- [What to do]:
Work through the data below and state how many lines contain "uređenje", giving that number alone.
##### Exercise data #####
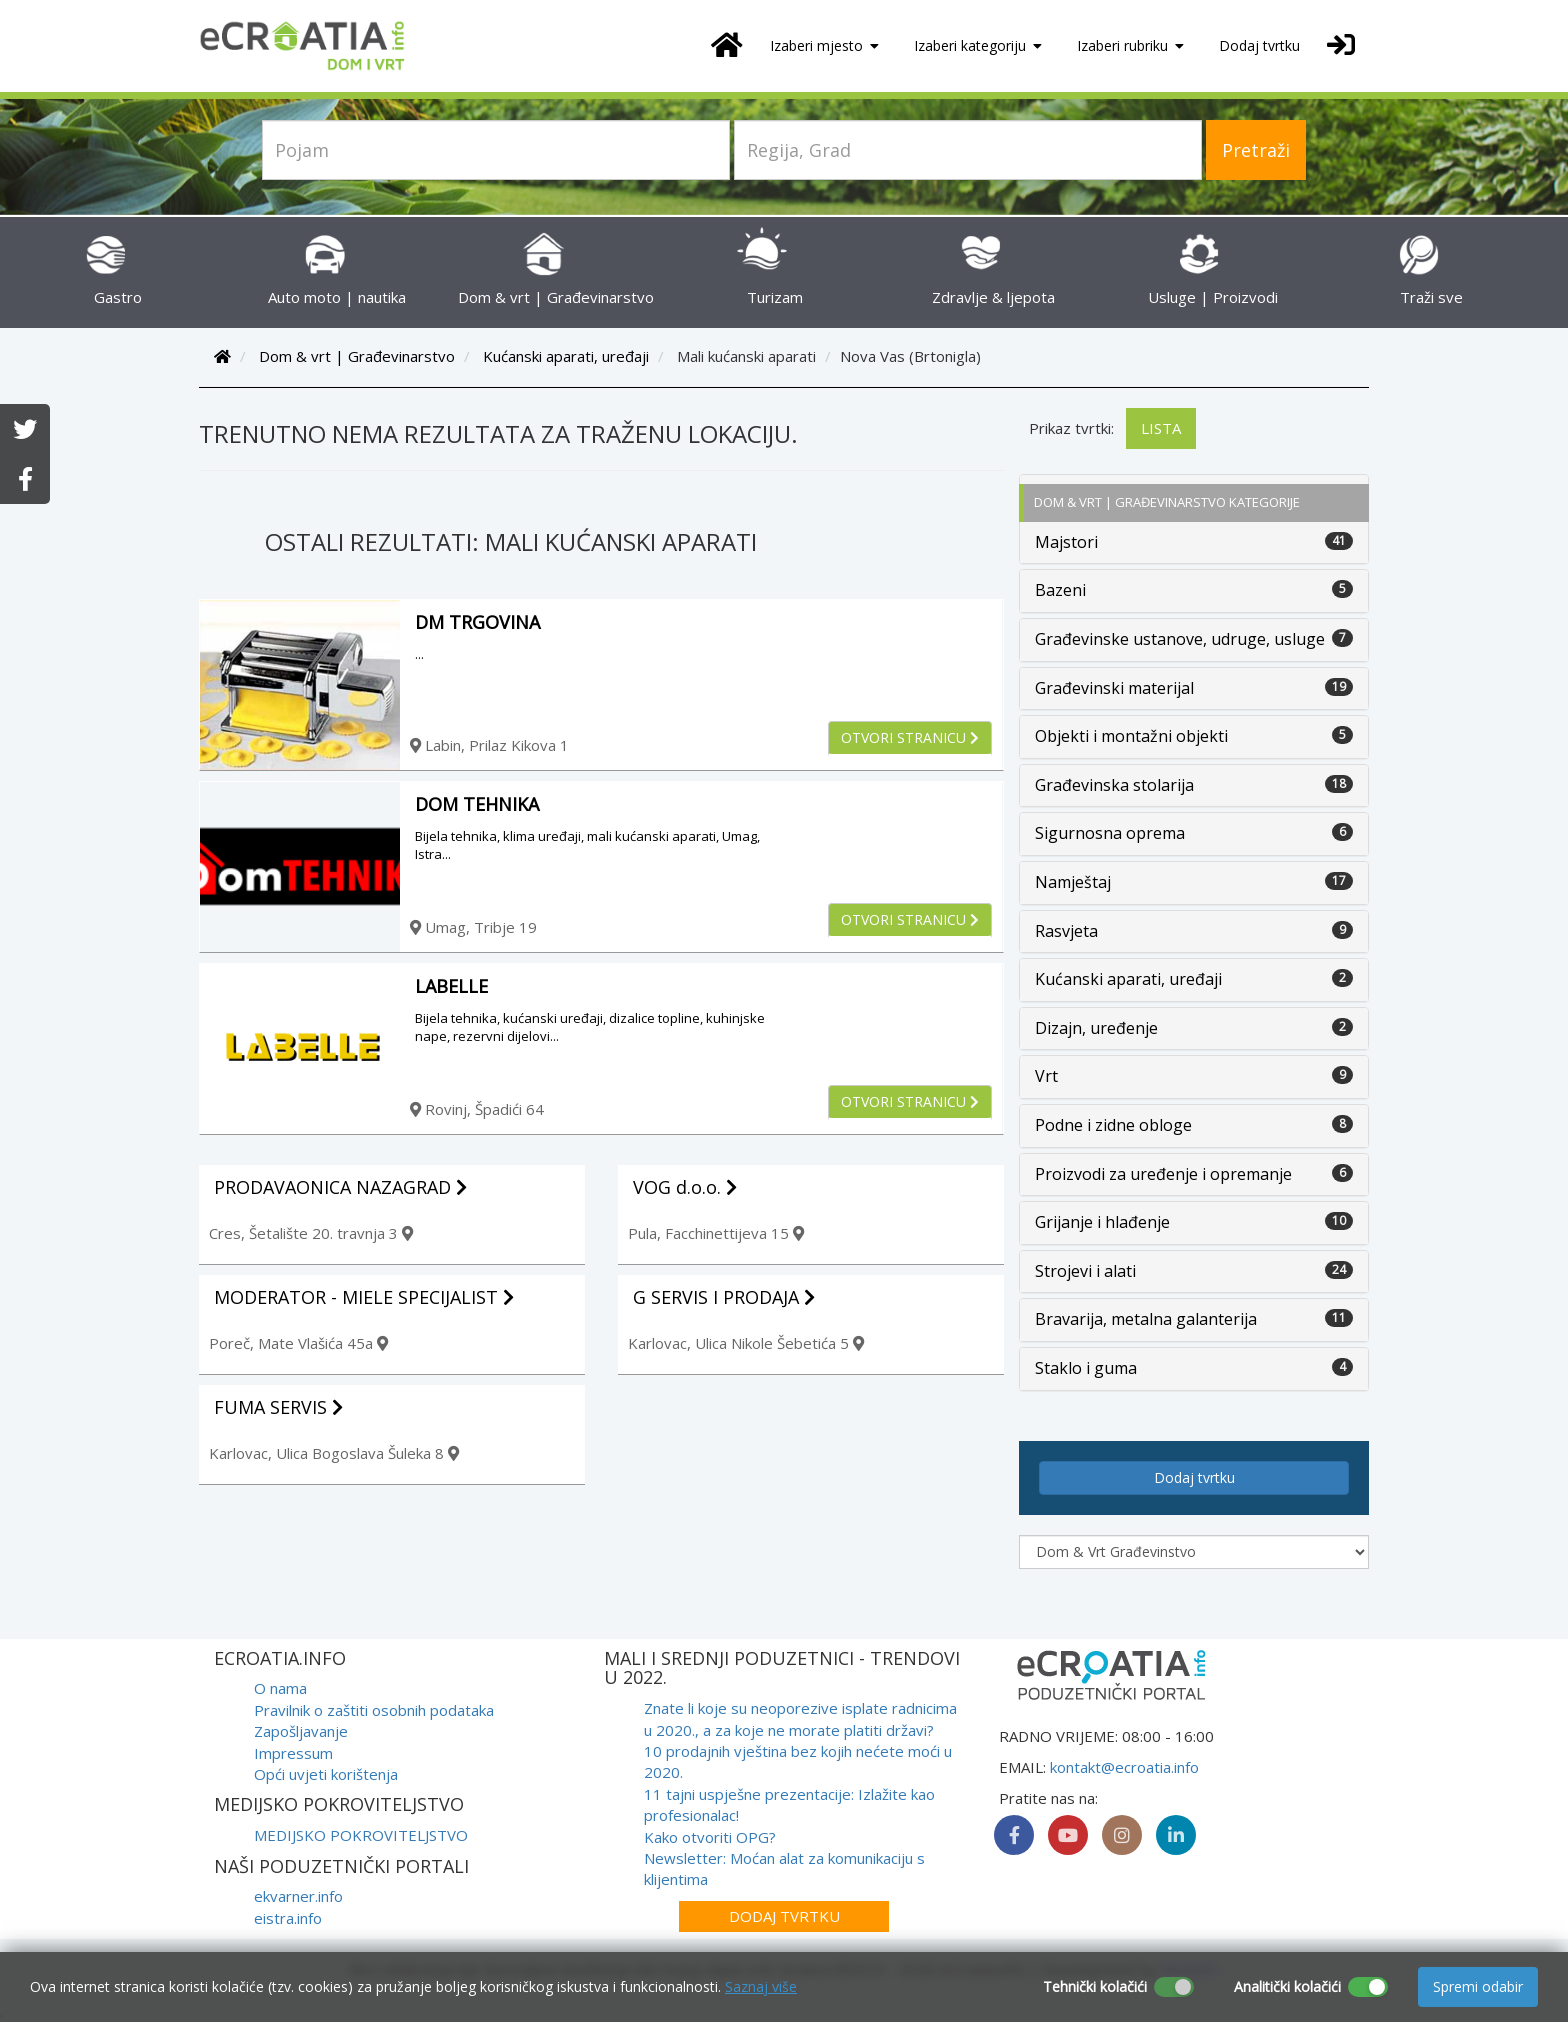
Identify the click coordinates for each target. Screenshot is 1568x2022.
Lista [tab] (1161, 428)
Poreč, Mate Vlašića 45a (298, 1343)
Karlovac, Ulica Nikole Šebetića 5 (746, 1343)
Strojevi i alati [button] (1085, 1271)
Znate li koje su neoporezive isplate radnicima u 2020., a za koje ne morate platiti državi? (800, 1718)
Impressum (293, 1753)
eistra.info (288, 1918)
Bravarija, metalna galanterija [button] (1146, 1319)
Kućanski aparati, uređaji (566, 356)
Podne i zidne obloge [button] (1113, 1125)
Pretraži (1256, 150)
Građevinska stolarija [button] (1114, 785)
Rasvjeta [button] (1066, 931)
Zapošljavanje (301, 1731)
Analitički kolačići (1287, 1986)
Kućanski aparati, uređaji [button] (1128, 979)
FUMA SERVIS (278, 1407)
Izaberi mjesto (824, 45)
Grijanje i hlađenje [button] (1102, 1222)
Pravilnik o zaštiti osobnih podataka (374, 1710)
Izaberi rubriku (1130, 45)
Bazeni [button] (1060, 590)
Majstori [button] (1066, 542)
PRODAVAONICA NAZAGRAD (340, 1187)
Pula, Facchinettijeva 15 (716, 1233)
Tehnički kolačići (1095, 1986)
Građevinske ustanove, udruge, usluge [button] (1180, 639)
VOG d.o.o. (685, 1187)
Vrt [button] (1046, 1076)
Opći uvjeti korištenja (326, 1774)
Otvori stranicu (910, 737)
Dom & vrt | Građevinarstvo (357, 356)
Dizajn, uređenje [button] (1096, 1028)
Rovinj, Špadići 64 (477, 1109)
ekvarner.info (298, 1896)
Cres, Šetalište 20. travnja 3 (311, 1233)
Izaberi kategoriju (978, 45)
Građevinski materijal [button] (1114, 688)
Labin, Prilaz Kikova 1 (489, 745)
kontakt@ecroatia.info (1124, 1767)
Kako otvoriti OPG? (710, 1837)
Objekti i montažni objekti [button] (1131, 736)
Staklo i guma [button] (1086, 1368)
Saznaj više (761, 1986)
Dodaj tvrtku (1259, 45)
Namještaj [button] (1073, 882)
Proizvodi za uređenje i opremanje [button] (1163, 1174)
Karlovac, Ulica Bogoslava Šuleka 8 (334, 1453)
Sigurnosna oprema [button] (1110, 833)
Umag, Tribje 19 (473, 927)
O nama (280, 1688)
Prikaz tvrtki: (1071, 428)
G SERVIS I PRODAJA (724, 1297)
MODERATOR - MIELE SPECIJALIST (364, 1297)
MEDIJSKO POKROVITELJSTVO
#####
- [Solved exercise]:
2